It's Six Word Saturday, and
It's that time of year again!
The summer is winding down, the sun rises a little later in the morning, and evenings are a bit cooler. If we lived in the land of trees, leaves would soon be dressing in wonderful colors before tumbling to the ground. It is also the time when schools are starting up again. That stirs memories in all of us of our own school days long past. How the years slip away!
As a girl growing up in the 60's in a small Midwest town, life was fairly simple. After a summer of playing outside, swimming at the nearby lakes and local pool, going on picnics, bicycling back and forth across town to visit friends, and devouring book after book for the Public Library's summer reading program, it was time to prepare for the new school year. I loved school and I loved learning, so for the most part I welcomed the approaching Fall.
August brought an out-of-town shopping day to find school clothes and shoes for my sisters and me. Girls were not permitted to wear pants to school back then, so skirts and dresses were the order of the day. Then came the exciting trip to the local variety store (otherwise known as the "dime store" or "5 & 10") for school supplies. I am amazed at what we could buy for five dollars back then... tablets, pencils, crayons, scissors, paste, a ruler, a small pack of Kleenex tissues, and of course the pre-requisite cigar box to store them in. There were no backpacks, we carried our supplies in our arms... and when we reached high school level we lugged heavy textbooks home for study that way too!
Back in those days there wasn't registration for kids who had attended before. You simply showed up on the first day of school with the supplies required for your grade level as listed in the local newspaper. If you lived anywhere in town it was assumed you walked to and from school, mom didn't drop you off and pick you up afterwards. It might be healthier if kids did a little more walking now!

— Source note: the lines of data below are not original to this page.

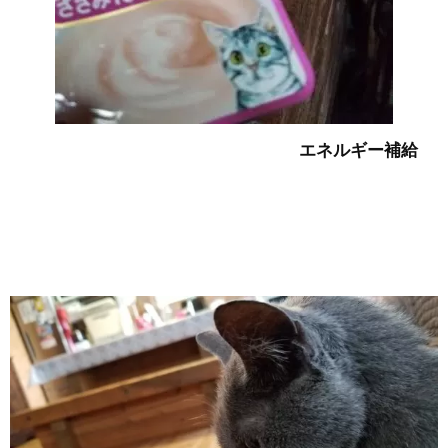
エネルギー補給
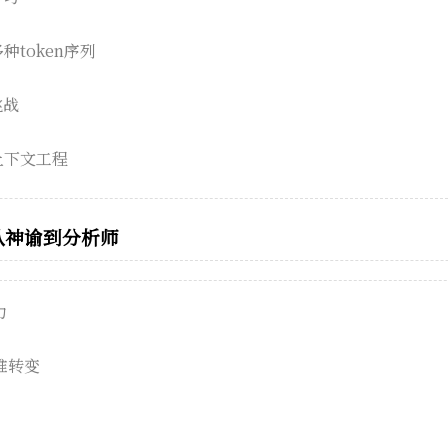
种token序列
挑战
到上下文工程
从神谕到分析师
力
思维转变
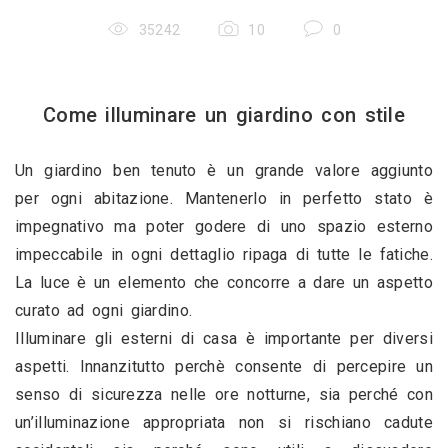
35242
10
0
Come illuminare un giardino con stile
Un giardino ben tenuto è un grande valore aggiunto 
per ogni abitazione. Mantenerlo in perfetto stato è 
impegnativo ma poter godere di uno spazio esterno 
impeccabile in ogni dettaglio ripaga di tutte le fatiche. 
La luce è un elemento che concorre a dare un aspetto 
curato ad ogni giardino.
Illuminare gli esterni di casa è importante per diversi 
aspetti. Innanzitutto perchè consente di percepire un 
senso di sicurezza nelle ore notturne, sia perché con 
un’illuminazione appropriata non si rischiano cadute 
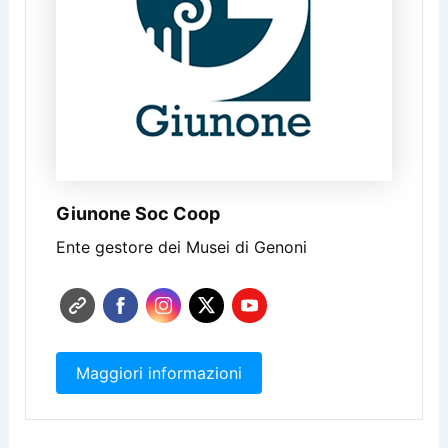
Giunone Soc Coop
Ente gestore dei Musei di Genoni
Maggiori informazioni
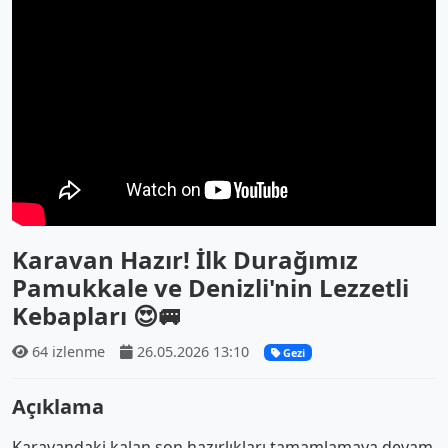
Karavan Hazır! İlk Durağımız
Pamukkale ve Denizli'nin Lezzetli
Kebapları 😍🚐
64 izlenme
26.05.2026 13:10
Gezi
Açıklama
Karavandaki kalan son hazırlıkları tamamlamaya devam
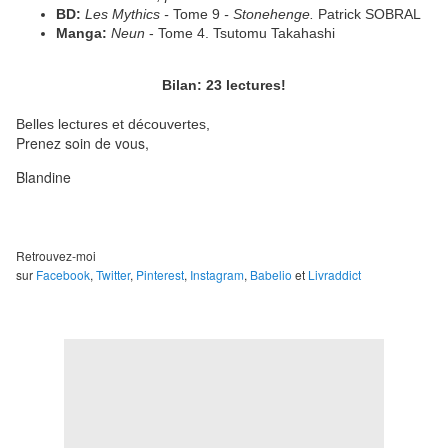
BD:
Les Mythics -
Tome 9
- Stonehenge.
Patrick SOBRAL
Manga:
Neun
- Tome 4. Tsutomu Takahashi
Bilan: 23 lectures!
Belles lectures et découvertes,
Prenez soin de vous,
Blandine
Retrouvez-moi
sur
Facebook
,
Twitter
,
Pinterest
,
Instagram
,
Babelio
et
Livraddict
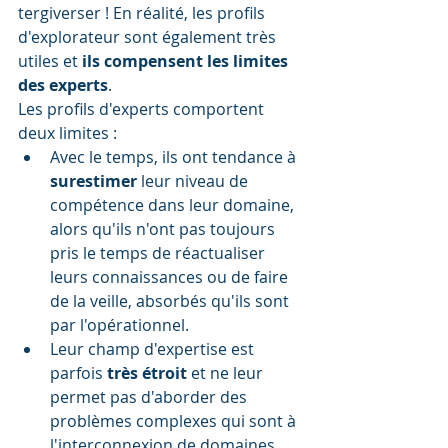
tergiverser ! En réalité, les profils 
d'explorateur sont également très 
utiles et 
ils compensent les limites 
des experts
.
Les profils d'experts comportent 
deux limites :
Avec le temps, ils ont tendance à 
surestimer
 leur niveau de 
compétence dans leur domaine, 
alors qu'ils n'ont pas toujours 
pris le temps de réactualiser 
leurs connaissances ou de faire 
de la veille, absorbés qu'ils sont 
par l'opérationnel. 
Leur champ d'expertise est 
parfois 
très étroit
 et ne leur 
permet pas d'aborder des 
problèmes complexes qui sont à 
l'interconnexion de domaines 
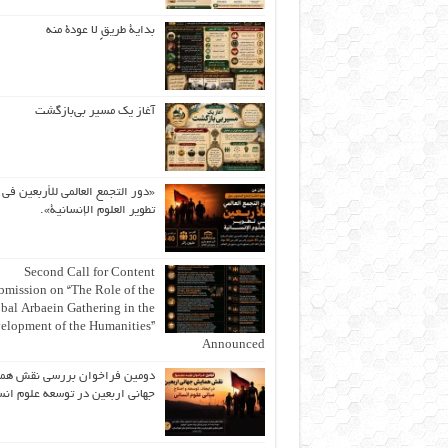
بداية طريقٍ لا عودة منه
آغاز یک مسیر بی‌بازگشت
«دور التجمع العالمي للأربعين في
تطوير العلوم الإنسانية».
Second Call for Content
bmission on “The Role of the
bal Arbaein Gathering in the
elopment of the Humanities”
Announced
دومین فراخوان بررسی نقش هم
جهانی اربعین در توسعه علوم انس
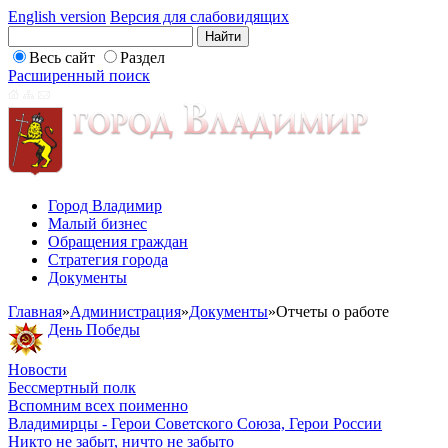
English version
Версия для слабовидящих
Весь сайт
Раздел
Расширенный поиск
Город Владимир
Малый бизнес
Обращения граждан
Стратегия города
Документы
Главная
»
Администрация
»
Документы
»
Отчеты о работе
День Победы
Новости
Бессмертный полк
Вспомним всех поименно
Владимирцы - Герои Советского Союза, Герои России
Никто не забыт, ничто не забыто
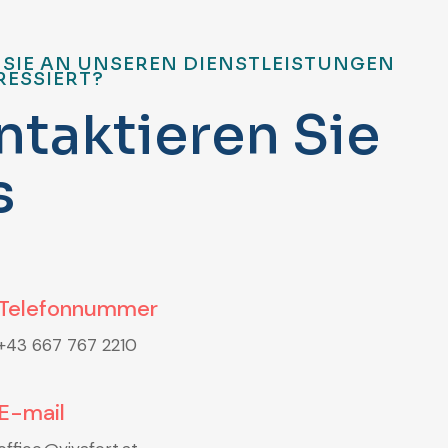
 SIE AN UNSEREN DIENSTLEISTUNGEN
RESSIERT?
n
t
a
k
t
i
e
r
e
n
S
i
e
s
Telefonnummer
+43 667 767 2210
E-mail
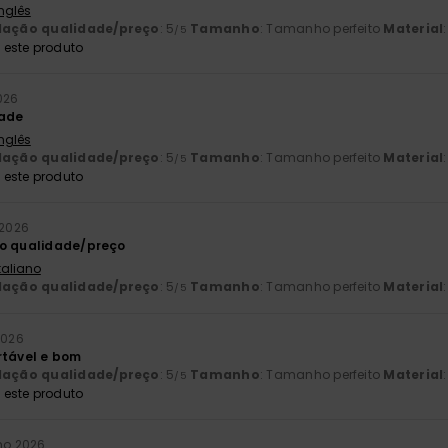
Inglês
lação qualidade/preço
: 5
Tamanho
: Tamanho perfeito
Material
/5
este produto
026
dade
Inglês
lação qualidade/preço
: 5
Tamanho
: Tamanho perfeito
Material
/5
este produto
 2026
ão qualidade/preço
Italiano
lação qualidade/preço
: 5
Tamanho
: Tamanho perfeito
Material
/5
2026
rtável e bom
lação qualidade/preço
: 5
Tamanho
: Tamanho perfeito
Material
/5
este produto
lho 2026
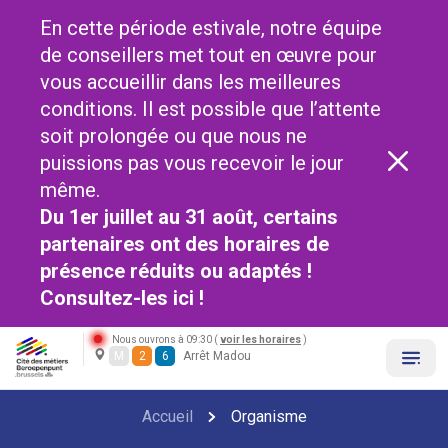
En cette période estivale, notre équipe
de conseillers met tout en œuvre pour
vous accueillir dans les meilleures
conditions. Il est possible que l’attente
soit prolongée ou que nous ne
puissions pas vous recevoir le jour
même.
Du 1er juillet au 31 août, certains
partenaires ont des horaires de
présence réduits ou adaptés !
Consultez-les
ici !
Nous ouvrons à 09:30 (
voir les horaires
)
M
2
6
Arrêt Madou
Accueil
Organisme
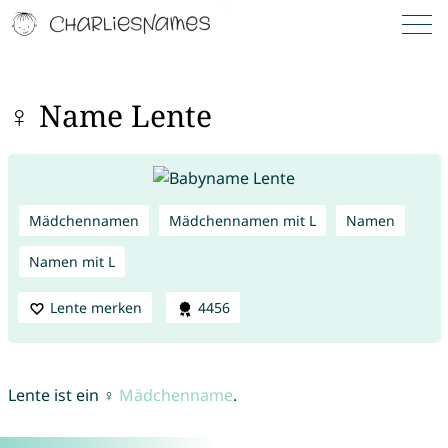
♀ Name Lente
Mädchennamen
Mädchennamen mit L
Namen
Namen mit L
Lente merken
4456
Lente ist ein ♀
Mädchenname
.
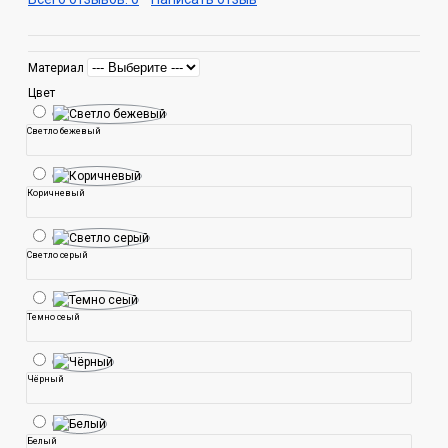
Материал
Цвет
Светло бежевый
Коричневый
Светло серый
Темно сеый
Чёрный
Белый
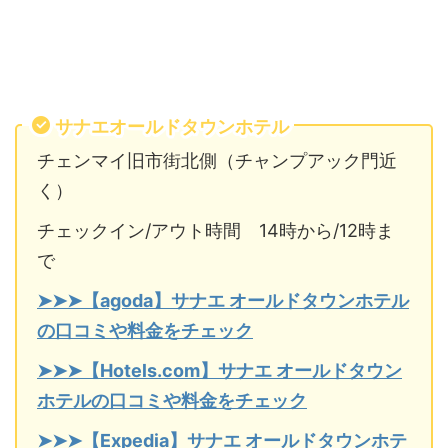
サナエオールドタウンホテル
チェンマイ旧市街北側（チャンプアック門近
く）
チェックイン/アウト時間 14時から/12時ま
で
➤➤➤【agoda】サナエ オールドタウンホテル
の口コミや料金をチェック
➤➤➤【Hotels.com】サナエ オールドタウン
ホテルの口コミや料金をチェック
➤➤➤【Expedia】サナエ オールドタウンホテ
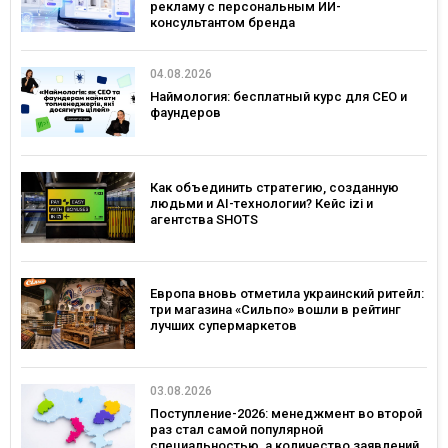
рекламу с персональным ИИ-
консультантом бренда
04.08.2026
Наймология: бесплатный курс для CEO и
фаундеров
Как объединить стратегию, созданную
людьми и AI-технологии? Кейс izi и
агентства SHOTS
Европа вновь отметила украинский ритейл:
три магазина «Сильпо» вошли в рейтинг
лучших супермаркетов
03.08.2026
Поступление-2026: менеджмент во второй
раз стал самой популярной
специальностью, а количество заявлений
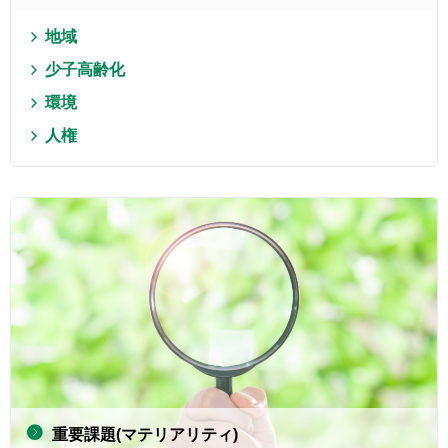
地域
少子高齢化
環境
人権
重要課題(マテリアリティ)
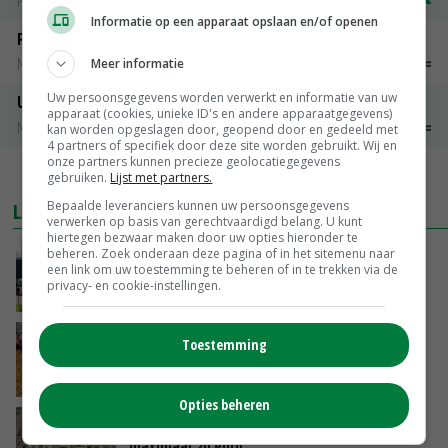
PotatoNL
€ 15,00
~
€ 23,00
Informatie op een apparaat opslaan en/of openen
Peen
Noteringen
€ 26,00
~
€ 33,00
Meer informatie
Uw persoonsgegevens worden verwerkt en informatie van uw
Uien Middenmeer Geel 30-60% grof
apparaat (cookies, unieke ID's en andere apparaatgegevens)
Noteringen
€ 0,00
~
€ 0,00
kan worden opgeslagen door, geopend door en gedeeld met
4 partners of specifiek door deze site worden gebruikt. Wij en
onze partners kunnen precieze geolocatiegegevens
MEER MARKTPRIJZEN
gebruiken.
Lijst met partners.
Bepaalde leveranciers kunnen uw persoonsgegevens
LAATSTE NIEUWS
verwerken op basis van gerechtvaardigd belang. U kunt
hiertegen bezwaar maken door uw opties hieronder te
beheren. Zoek onderaan deze pagina of in het sitemenu naar
Gemiddelde Europese melkprijs daalt licht in
een link om uw toestemming te beheren of in te trekken via de
juni
privacy- en cookie-instellingen.
GISTEREN, 17:04
Frans onderzoekcentrum bestrijkt hele
Toestemming
varkensvleesketen
GISTEREN, 15:29
Opties beheren
Emmeloord noteert eerste zaaiuien op
maximaal 20 euro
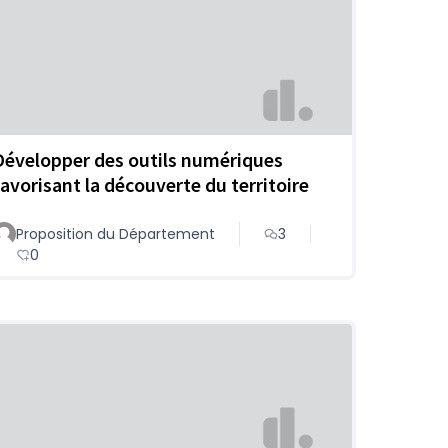
Développer des outils numériques
favorisant la découverte du territoire
Proposition du Département
3
0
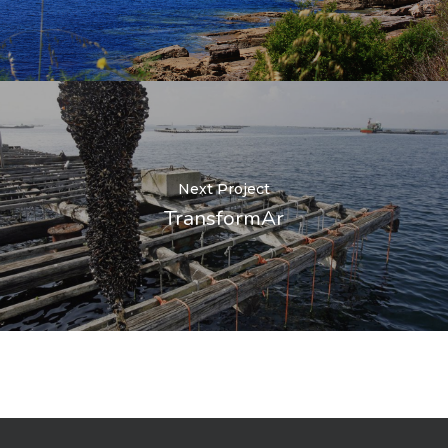
Next Project
TransformAr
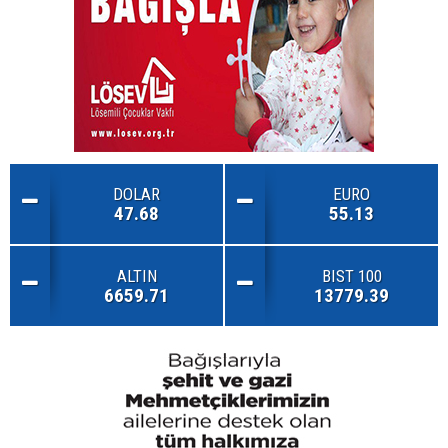
DOLAR
EURO
47.68
55.13
ALTIN
BIST 100
6659.71
13779.39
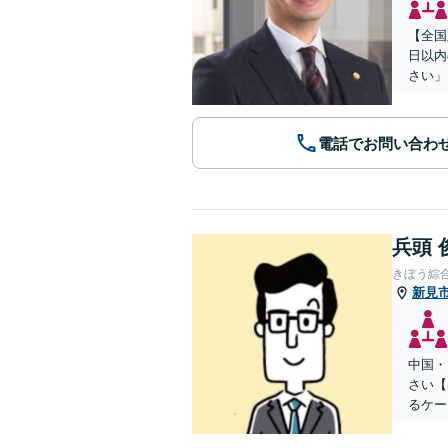
【全国
日以内
さい」
電話でお問い合わ
兵頭 
きぼう綜
新見
中国・
さい【
るケー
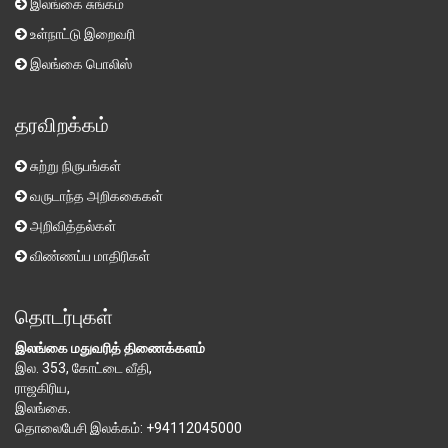
இலங்கை சுங்கம்
உள்நாட்டு இறைவரி
இலங்கை பொலிஸ்
தரவிறக்கம்
சுற்று நிருபங்கள்
வருடாந்த அறிககைகள்
அறிவித்தல்கள்
விண்ணப்ப மாதிரிகள்
தொடர்புகள்
இலங்கை மதுவரித் திணைக்களம்
இல. 353, கோட்டை வீதி,
ராஜகிரிய,
இலங்கை.
தொலைபேசி இலக்கம்: +94112045000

Our school was a huge, old, three-story building constructed of granite blocks with many long narrow windows (which I was to spend hours looking out of and daydreaming as I grew bored with the slow pace of learning in the classroom). Air-conditioning was unheard of. It was miserably hot when school started in August, and just as hot when the term finished at the end of May, but there was always recess to look forward to, followed by milk breaks... chocolate milk if your family could afford five cents instead of three.
Our town at that time was large enough to require two classrooms for each grade, and sometimes three. The first day was always a nervous time... would you get the fun teacher or the reputed "mean" one, the young one or the one who'd been teaching since the dinosaur days? Would any of your friends be in the same room as you? Would you be seated at your desks in alphabetical order, and who would you end up next to?
The first few days were busy with learning the ropes and rules, then it was time to settle into the business of another year of school... and to begin counting down 'til Christmas vacation!
In retrospect, life was so very simple then, at least it was in my world. I know for many children the story was much different, a new school every year and sometimes mid-year, never the opportunity to settle in, make friends, or hit your stride. My heart goes out to them, and to the kids who really struggled in school, for whom it was a torturous experience. Teaching methods and classroom conduct have changed a lot since then, much for the better I'm sure, but I wish they'd still put some emphasis on the "3R"s... reading, writing, and arithmetic. I am horrified at what we see on job applications from high school graduates today! I also wish parents still taught their children proper classroom behavior so teachers could spend less time dealing with acting out and more time teaching. The same goes with over-zealous government regulation which as turned teaching into producing test-score results, rather than ensuring kids are actually learning something and developing a love of learning along the way.
I miss those old days, I think most of us do. The wonders of technology and the Internet have changed the process of education in ways we never could have imagined, but I'm betting that first day is just brings just as much excitement mixed with a bit of anxiety as it did back then! I'll be watching out for kids in the cross-walks in the coming weeks, I hope you will too!